- Location in Oglethorpe County and the state of Georgia
- Coordinates: 33°53′0″N 83°9′19″W﻿ / ﻿33.88333°N 83.15528°W
- Country: United States
- State: Georgia
- County: Oglethorpe

Government
- • Mayor: Seavy O'Neal

Area
- • Total: 1.17 sq mi (3.04 km^{2})
- • Land: 1.17 sq mi (3.02 km^{2})
- • Water: 0.0077 sq mi (0.02 km^{2})
- Elevation: 778 ft (237 m)

Population (2020)
- • Total: 821
- • Density: 704.6/sq mi (272.05/km^{2})
- Time zone: UTC-5 (Eastern (EST))
- • Summer (DST): UTC-4 (EDT)
- ZIP code: 30630
- Area code: 706
- FIPS code: 13-20288
- GNIS feature ID: 0355367

= Crawford, Georgia =

Crawford is a city in Oglethorpe County, Georgia, United States. The population was 821 at the 2020 census.

==History==
Crawford was originally called "Lexington Depot", and under the latter name had its start when the railroad was extended to that point. The Georgia General Assembly incorporated the place as the "Town of Crawford" in 1876. The present name is after William H. Crawford (1772–1834), U.S. Secretary of War and Secretary of the Treasury.

==Geography==

Crawford is located at (33.883289, -83.155413). U.S. Route 78 passes through the city, leading southeast 3 mi to Lexington, the Oglethorpe County seat, and northwest 14 mi to Athens.

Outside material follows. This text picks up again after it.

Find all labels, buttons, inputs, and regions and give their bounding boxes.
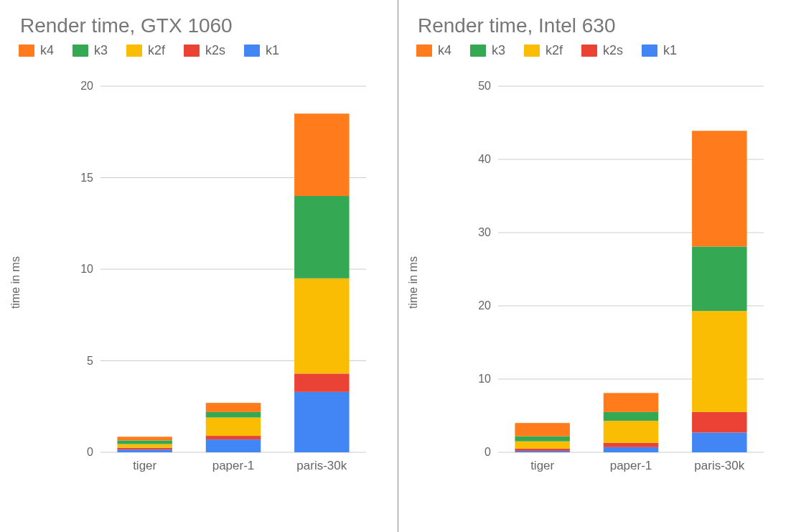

According to the United States Census Bureau, the city has a total area of 1.2 sqmi, all land.

==Demographics==

As of the census of 2000, there were 807 people, 326 households, and 203 families residing in the city. The population density was 687.5 PD/sqmi. There were 369 housing units at an average density of 314.4 /sqmi. The racial makeup of the city was 68.77% White, 29.49% African American, 0.12% Native American, 0.37% Asian, and 1.24% from two or more races. Hispanic or Latino of any race were 1.24% of the population.

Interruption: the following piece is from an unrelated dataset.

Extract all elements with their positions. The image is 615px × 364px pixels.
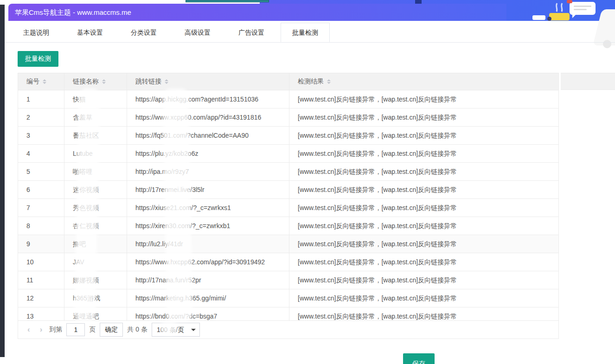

There were 326 households, out of which 28.8% had children under the age of 18 living with them, 38.7% were married couples living together, 19.3% had a female householder with no husband present, and 37.7% were non-families. 33.7% of all households were made up of individuals, and 17.2% had someone living alone who was 65 years of age or older. The average household size was 2.29 and the average family size was 2.93.

In the city, the population was spread out, with 23.0% under the age of 18, 8.7% from 18 to 24, 24.4% from 25 to 44, 20.0% from 45 to 64, and 23.9% who were 65 years of age or older. The median age was 40 years. For every 100 females, there were 71.3 males. For every 100 females age 18 and over, there were 67.4 males.

The median income for a household in the city was $19,917, and the median income for a family was $32,969. Males had a median income of $27,500 versus $19,028 for females. The per capita income for the city was $13,934. About 15.5% of families and 23.7% of the population were below the poverty line, including 19.6% of those under age 18 and 26.4% of those age 65 or over.

Historical population
| Census | Pop. | Note | %± |
| 1880 | 312 |  | — |
| 1900 | 308 |  | — |
| 1910 | 871 |  | 182.8% |
| 1920 | 803 |  | −7.8% |
| 1930 | 538 |  | −33.0% |
| 1940 | 812 |  | 50.9% |
| 1950 | 555 |  | −31.7% |
| 1960 | 541 |  | −2.5% |
| 1970 | 624 |  | 15.3% |
| 1980 | 498 |  | −20.2% |
| 1990 | 694 |  | 39.4% |
| 2000 | 807 |  | 16.3% |
| 2010 | 832 |  | 3.1% |
| 2020 | 821 |  | −1.3% |
U.S. Decennial Census

== Infrastructure ==

===Transportation===
Crawford is bisected east to west by U.S. Route 78. North Avenue is the primary northbound thoroughfare. The only traffic light in Oglethorpe County is at the intersection of U.S. 78 and North Avenue. Maxeys Road is the primary southbound thoroughfare. Smokey Road and Park Avenue are also primary residential streets leading out of town. Church Street and Elm Street are divided one-way streets in the heart of town that create the town plaza, where many local cultural and commercial activities are held. The nearest airport is Athens Ben-Epps Airport. Passenger rail in Crawford was maintained by the Georgia Railroad until 1984. Intercity bus service provided by Greyhound Lines runs a route through Crawford, though the loading point is in nearby Athens.

===Utilities===
Electricity is provided directly by Georgia Power. Water and sewage are provided by the city. The city maintains two treatment plants: one is located off U.S. 78 near the western city limit, while the second is located off Waterworks Road at the end of Park Avenue on the eastern city limit. The city also provides water services to some parts of Oglethorpe County as well as the county school system.